Deviations from the approved Figma design and technical bugs are fixed at no charge. Change requests beyond that are billed at the agreed hourly rate or quoted separately.
Development Process
We build the site within our internal Webflow workspace. This ensures technical integrity and prevents accidental edits during the build. We implement the exact content provided in Figma, delivering a fully populated site that is ready for launch.
Review Round
Once development is complete, the client receives a staging link and, for transparency, read-only access to the Webflow backend. The basis for the review is exclusively the approved and populated Figma file. The client submits all collected feedback in HuddleKit and actively signals when the review is complete.
At that point, we pause the comment function and sort all feedback into two categories: bugs and change requests. We communicate clearly which items will be implemented within the project price and which fall outside the agreed scope, each with a brief explanation.
We address all identified bugs first to reach full design and content parity. Once this is verified and the client provides final sign-off, the original project scope is complete.
Post-Approval: Change Requests
Change requests identified during the review are addressed after the original scope is signed off. They can be implemented before launch or after the site goes live, depending on the client’s preference. Each change request is quoted separately and billed at the agreed hourly rate.
This separation prevents open-ended feedback loops and ensures the project is delivered and settled on schedule, while still allowing for late-stage enhancements.
Pre-Launch Content Support
Because content is delivered and audited in Figma before the build, the need for reactive content support during or after development is significantly reduced. Where it does arise, it is typically related to secondary language content in multilingual projects or questions that come up after the team onboarding when the client begins managing content independently.
We are available for reactive support in these cases. This is billed at the agreed hourly rate and is not included in the project price. Scope and cost depend on the client and cannot be estimated as a flat fee.

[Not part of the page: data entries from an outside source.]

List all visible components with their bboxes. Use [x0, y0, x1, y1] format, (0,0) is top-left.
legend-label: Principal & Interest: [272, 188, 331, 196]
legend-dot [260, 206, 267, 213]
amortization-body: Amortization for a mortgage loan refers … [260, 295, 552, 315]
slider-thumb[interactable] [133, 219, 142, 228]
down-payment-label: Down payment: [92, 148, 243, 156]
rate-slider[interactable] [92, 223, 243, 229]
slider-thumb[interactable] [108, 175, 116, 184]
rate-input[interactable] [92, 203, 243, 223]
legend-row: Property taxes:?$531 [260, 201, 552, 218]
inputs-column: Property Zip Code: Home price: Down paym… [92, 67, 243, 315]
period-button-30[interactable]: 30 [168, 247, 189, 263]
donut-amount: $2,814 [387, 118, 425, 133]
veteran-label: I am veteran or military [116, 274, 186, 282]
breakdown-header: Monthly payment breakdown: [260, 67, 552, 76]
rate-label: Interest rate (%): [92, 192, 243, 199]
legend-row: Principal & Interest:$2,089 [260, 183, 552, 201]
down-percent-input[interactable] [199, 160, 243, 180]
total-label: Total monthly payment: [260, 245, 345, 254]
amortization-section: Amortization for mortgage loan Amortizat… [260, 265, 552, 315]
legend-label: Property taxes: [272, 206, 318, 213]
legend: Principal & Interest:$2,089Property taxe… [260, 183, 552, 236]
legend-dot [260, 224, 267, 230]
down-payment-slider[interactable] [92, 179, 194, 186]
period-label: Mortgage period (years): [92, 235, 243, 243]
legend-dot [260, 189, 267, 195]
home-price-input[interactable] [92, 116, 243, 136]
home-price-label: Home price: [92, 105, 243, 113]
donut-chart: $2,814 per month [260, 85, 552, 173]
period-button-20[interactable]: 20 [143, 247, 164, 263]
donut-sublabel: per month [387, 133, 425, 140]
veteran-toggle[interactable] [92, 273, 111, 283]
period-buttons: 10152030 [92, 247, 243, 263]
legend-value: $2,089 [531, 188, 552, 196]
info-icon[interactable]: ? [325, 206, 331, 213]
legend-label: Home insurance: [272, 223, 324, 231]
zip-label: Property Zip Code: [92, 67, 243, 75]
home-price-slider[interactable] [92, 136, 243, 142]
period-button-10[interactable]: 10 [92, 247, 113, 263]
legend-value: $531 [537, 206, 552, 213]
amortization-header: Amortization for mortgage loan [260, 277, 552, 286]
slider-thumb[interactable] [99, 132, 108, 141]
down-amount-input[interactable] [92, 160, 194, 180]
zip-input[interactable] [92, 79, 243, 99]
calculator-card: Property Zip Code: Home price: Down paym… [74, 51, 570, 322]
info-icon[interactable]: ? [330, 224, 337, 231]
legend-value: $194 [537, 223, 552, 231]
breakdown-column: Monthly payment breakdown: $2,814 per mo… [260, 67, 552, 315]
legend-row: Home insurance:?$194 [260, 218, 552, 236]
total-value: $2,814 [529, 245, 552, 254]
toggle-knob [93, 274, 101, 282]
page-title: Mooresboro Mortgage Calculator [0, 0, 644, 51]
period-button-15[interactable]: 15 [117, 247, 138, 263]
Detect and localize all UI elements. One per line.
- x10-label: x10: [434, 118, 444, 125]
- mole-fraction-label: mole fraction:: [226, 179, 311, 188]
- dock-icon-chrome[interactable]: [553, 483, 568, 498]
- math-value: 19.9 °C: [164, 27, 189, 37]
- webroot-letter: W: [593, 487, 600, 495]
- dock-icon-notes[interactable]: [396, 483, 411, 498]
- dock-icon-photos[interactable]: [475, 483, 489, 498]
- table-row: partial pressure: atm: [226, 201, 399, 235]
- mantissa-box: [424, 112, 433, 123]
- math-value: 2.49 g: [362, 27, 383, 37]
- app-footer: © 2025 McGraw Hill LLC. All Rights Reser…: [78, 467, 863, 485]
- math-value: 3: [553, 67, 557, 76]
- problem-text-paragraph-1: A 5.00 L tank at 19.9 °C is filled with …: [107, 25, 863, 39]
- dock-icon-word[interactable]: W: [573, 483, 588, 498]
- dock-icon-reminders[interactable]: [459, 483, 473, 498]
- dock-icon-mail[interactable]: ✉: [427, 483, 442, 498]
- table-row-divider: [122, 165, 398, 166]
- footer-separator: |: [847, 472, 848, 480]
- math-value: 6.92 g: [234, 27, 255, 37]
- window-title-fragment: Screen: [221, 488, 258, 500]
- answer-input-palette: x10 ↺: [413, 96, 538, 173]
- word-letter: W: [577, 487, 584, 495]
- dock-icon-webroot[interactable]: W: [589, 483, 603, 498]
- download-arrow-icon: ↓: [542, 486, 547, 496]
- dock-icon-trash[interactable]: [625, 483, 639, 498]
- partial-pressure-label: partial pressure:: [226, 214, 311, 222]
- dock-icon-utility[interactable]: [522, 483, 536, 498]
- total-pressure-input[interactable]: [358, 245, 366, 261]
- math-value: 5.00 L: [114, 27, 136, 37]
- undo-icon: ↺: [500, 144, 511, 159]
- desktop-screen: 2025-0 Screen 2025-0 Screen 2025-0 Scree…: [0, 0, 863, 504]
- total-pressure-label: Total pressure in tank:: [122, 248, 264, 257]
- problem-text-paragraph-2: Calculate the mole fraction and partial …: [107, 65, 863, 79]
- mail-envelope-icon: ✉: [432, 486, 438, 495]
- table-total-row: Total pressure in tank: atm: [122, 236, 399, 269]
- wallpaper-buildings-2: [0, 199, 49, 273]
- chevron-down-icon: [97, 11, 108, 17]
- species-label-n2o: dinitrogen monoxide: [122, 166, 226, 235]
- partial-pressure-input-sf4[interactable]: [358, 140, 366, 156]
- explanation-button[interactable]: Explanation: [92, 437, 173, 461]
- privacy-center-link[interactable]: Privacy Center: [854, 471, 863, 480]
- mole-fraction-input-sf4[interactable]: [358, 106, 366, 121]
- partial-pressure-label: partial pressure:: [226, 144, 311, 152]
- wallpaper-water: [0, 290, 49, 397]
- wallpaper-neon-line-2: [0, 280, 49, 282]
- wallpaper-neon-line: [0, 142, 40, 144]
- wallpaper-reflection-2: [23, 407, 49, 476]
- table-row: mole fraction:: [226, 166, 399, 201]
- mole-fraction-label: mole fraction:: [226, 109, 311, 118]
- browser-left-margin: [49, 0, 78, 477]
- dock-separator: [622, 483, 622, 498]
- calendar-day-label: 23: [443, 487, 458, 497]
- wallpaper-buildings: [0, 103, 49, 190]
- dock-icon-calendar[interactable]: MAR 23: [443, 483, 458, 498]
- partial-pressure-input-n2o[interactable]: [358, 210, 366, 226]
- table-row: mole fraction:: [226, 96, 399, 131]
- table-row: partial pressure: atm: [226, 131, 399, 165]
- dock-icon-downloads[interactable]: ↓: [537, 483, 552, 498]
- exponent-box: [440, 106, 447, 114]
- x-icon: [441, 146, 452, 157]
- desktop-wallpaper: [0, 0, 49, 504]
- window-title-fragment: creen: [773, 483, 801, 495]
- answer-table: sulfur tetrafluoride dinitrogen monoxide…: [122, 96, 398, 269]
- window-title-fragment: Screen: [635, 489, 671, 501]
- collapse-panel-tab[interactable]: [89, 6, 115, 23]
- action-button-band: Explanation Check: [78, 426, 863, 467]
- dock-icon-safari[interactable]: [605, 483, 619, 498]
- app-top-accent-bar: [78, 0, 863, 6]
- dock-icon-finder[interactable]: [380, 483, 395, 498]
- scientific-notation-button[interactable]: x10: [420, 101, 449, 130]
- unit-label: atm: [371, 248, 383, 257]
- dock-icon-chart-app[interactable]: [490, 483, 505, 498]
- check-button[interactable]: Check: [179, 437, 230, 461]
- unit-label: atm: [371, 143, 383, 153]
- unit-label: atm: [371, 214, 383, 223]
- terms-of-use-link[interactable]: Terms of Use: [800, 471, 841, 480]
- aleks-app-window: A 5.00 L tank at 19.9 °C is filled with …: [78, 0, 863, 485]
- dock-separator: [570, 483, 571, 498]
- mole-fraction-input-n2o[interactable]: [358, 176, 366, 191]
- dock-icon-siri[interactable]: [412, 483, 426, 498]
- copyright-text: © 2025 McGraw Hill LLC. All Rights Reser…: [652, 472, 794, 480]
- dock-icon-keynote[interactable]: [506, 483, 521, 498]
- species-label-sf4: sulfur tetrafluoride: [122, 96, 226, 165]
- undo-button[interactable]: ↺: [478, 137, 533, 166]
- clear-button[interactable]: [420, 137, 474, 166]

Definition: Bug vs. Content Error vs. Change Request
Bug
A technical issue where the website does not match the approved Figma design. Examples include a CMS field that cannot be edited, a button that is not clickable, or an animation that does not behave as designed. Bugs are fixed at no charge.
Content Error
An issue caused by content that was not correctly prepared or entered. Common examples include formatting artifacts from copy-pasting out of Word or other external tools, text that breaks the layout due to incorrect length, inconsistent image sizes, or unsupported file formats. Content errors are not part of our development scope and are not covered under bug fixes, regardless of how they appear visually.
Change Request
Any deviation from the content or layout finalized in Figma prior to development. This includes structural changes, new features, updated copy, or image swaps that were not part of the locked Figma file. Change requests are processed as a separate work package after the main project scope is approved and billed at the agreed hourly rate.
These distinctions are communicated to the client before the project begins.
Refactoring- and Extensions-Projects
For refactoring projects and website extensions without a complete design reference, the following applies: inconsistencies, minor oversights, and UI/UX issues we encounter during our work will be cleaned up. This is part of our quality standards, not a separate coordination item for every individual case.
For more significant changes, such as structural interventions in existing components, we give a brief heads-up in advance.
Clients who want an exact copy of the current state will get that. In this case, we explicitly document which issues we have intentionally left untouched.